### ABOUT THIS EXERCISE:
In the data below, one line contains "Вязаные комплекты" and a later one contains "Флисовые куртки и кофты". Print both, with every line between them, exactly and alone.

### Source records:

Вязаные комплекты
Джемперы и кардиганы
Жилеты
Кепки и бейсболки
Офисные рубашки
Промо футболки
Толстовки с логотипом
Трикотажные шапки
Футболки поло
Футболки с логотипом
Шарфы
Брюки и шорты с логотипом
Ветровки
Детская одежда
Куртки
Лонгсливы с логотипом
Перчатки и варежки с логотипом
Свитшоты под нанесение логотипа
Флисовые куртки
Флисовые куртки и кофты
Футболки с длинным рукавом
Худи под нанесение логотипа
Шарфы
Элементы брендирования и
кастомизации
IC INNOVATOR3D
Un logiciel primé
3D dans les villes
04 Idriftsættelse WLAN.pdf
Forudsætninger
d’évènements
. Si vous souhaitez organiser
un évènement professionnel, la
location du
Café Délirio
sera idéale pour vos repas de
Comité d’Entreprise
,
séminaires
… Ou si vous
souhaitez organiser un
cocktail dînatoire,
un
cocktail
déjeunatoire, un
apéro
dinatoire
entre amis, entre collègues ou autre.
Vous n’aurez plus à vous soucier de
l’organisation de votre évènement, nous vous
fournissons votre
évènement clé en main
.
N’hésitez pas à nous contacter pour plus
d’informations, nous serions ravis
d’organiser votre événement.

---

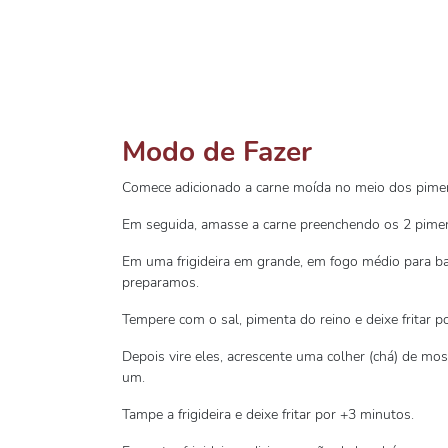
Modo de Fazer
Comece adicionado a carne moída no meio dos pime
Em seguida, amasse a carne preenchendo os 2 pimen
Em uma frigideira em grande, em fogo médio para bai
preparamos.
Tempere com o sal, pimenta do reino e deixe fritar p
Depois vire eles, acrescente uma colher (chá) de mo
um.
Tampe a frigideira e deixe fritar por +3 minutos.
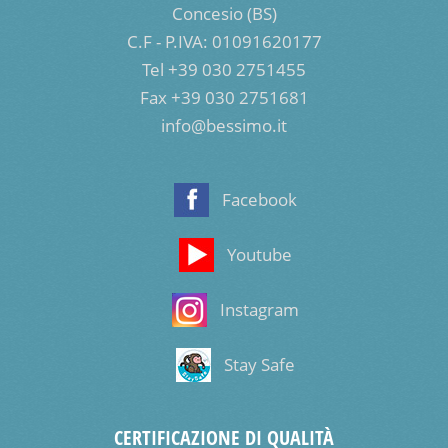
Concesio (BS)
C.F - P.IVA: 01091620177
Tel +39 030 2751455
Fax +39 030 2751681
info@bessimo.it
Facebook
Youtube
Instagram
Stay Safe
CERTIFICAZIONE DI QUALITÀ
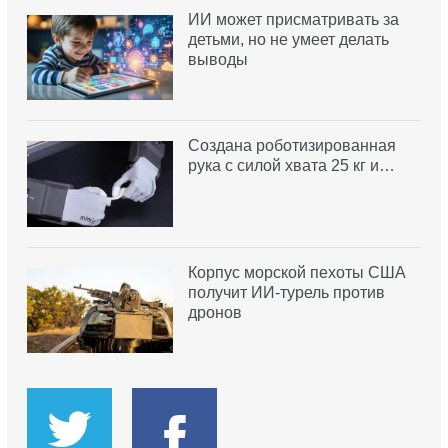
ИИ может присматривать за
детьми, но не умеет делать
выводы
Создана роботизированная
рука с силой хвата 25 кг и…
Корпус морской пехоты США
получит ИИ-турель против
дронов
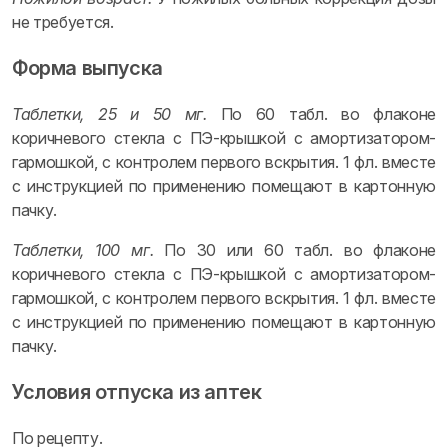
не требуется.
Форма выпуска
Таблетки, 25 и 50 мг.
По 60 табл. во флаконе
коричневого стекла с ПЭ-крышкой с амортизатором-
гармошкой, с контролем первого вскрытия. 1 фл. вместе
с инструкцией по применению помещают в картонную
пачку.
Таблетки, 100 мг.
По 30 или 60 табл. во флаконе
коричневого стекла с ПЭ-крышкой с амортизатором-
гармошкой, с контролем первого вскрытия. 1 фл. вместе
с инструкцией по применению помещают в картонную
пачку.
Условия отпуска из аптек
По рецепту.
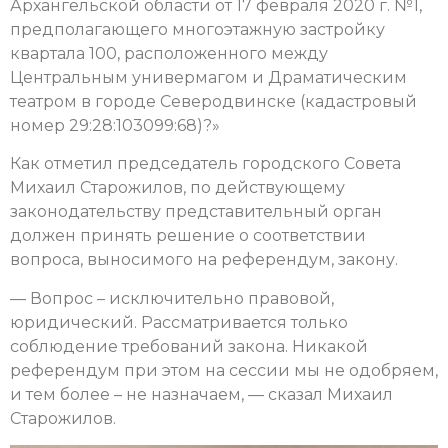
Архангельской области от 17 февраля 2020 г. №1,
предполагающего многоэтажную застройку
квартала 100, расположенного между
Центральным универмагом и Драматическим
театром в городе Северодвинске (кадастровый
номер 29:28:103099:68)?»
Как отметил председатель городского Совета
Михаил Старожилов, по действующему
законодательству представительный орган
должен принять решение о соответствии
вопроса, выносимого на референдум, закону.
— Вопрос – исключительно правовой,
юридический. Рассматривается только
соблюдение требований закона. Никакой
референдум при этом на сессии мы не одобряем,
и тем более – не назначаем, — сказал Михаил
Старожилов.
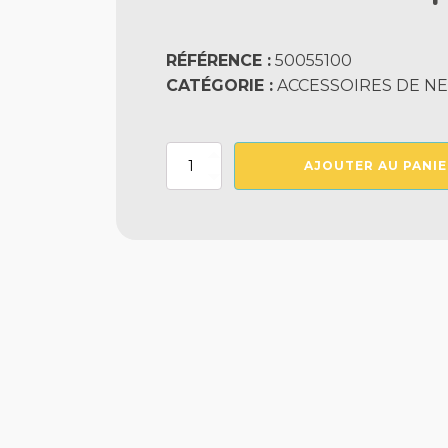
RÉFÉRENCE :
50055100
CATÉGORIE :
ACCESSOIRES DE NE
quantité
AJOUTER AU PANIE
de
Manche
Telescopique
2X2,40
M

--

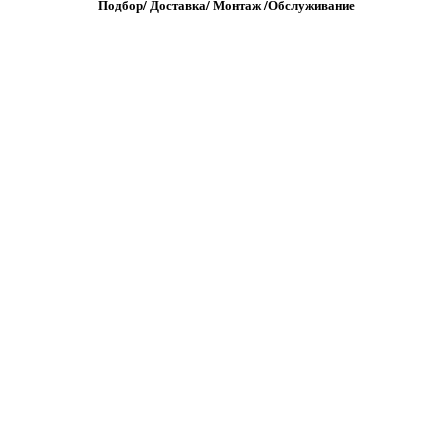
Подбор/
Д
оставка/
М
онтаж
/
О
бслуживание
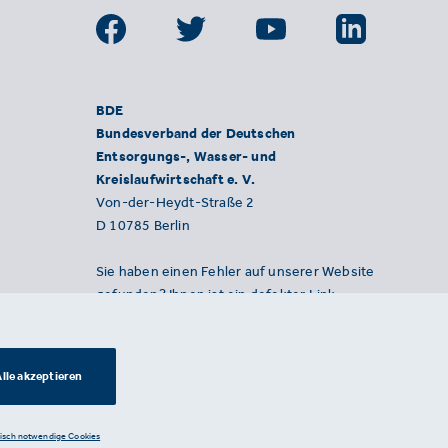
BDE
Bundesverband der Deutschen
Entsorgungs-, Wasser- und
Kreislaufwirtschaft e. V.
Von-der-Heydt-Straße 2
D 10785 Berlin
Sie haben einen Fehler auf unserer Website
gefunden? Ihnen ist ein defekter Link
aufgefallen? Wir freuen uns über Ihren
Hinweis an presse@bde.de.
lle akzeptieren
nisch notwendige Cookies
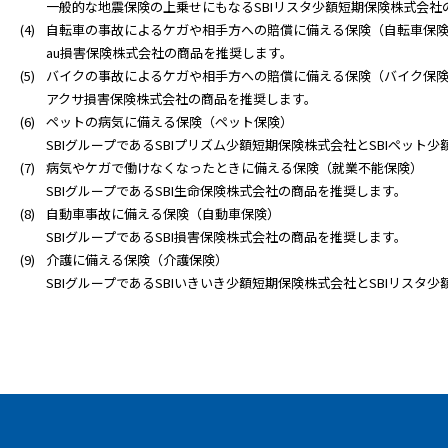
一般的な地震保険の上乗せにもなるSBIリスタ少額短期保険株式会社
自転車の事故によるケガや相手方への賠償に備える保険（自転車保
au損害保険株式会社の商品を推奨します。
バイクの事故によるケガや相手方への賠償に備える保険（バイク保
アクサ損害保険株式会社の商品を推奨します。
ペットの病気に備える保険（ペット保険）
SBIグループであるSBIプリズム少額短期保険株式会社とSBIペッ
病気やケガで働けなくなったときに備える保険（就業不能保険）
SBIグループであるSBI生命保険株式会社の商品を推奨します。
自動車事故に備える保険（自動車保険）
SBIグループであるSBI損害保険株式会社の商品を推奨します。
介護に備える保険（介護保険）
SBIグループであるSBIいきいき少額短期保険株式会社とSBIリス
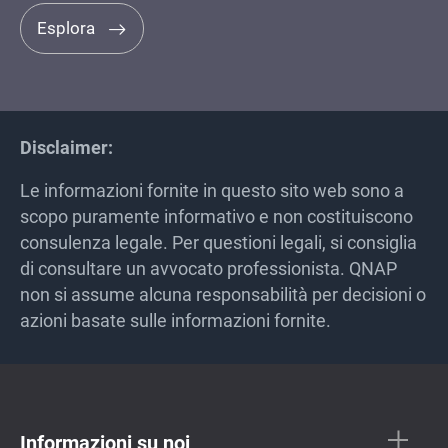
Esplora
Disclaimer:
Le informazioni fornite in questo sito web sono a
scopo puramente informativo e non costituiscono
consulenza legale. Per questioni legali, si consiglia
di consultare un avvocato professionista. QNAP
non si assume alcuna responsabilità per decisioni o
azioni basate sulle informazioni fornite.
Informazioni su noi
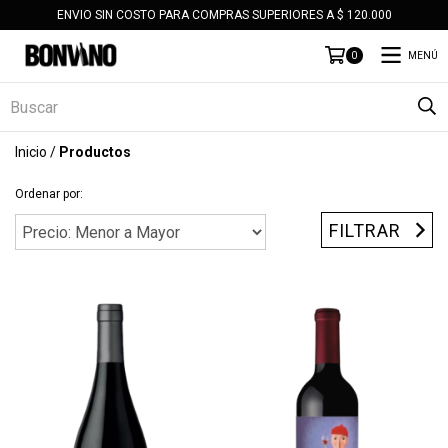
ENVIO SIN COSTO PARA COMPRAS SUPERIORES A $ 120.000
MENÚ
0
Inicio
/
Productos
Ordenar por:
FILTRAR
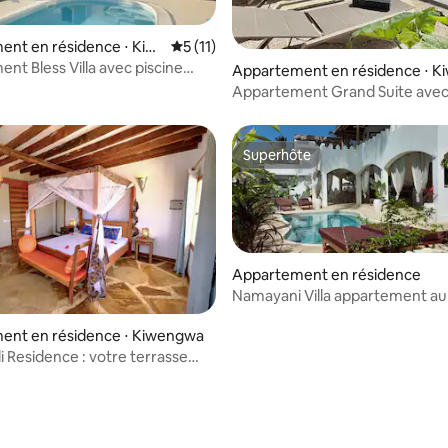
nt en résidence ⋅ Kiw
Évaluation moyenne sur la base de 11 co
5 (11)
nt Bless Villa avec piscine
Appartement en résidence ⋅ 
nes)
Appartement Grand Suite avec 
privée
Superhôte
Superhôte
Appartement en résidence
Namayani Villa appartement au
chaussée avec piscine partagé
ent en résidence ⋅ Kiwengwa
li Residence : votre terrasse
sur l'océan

### REPLY:
Вязаные комплекты
Джемперы и кардиганы
Жилеты
Кепки и бейсболки
Офисные рубашки
Промо футболки
Толстовки с логотипом
Трикотажные шапки
Футболки поло
Футболки с логотипом
Шарфы
Брюки и шорты с логотипом
Ветровки
Детская одежда
Куртки
Лонгсливы с логотипом
Перчатки и варежки с логотипом
Свитшоты под нанесение логотипа
Флисовые куртки
Флисовые куртки и кофты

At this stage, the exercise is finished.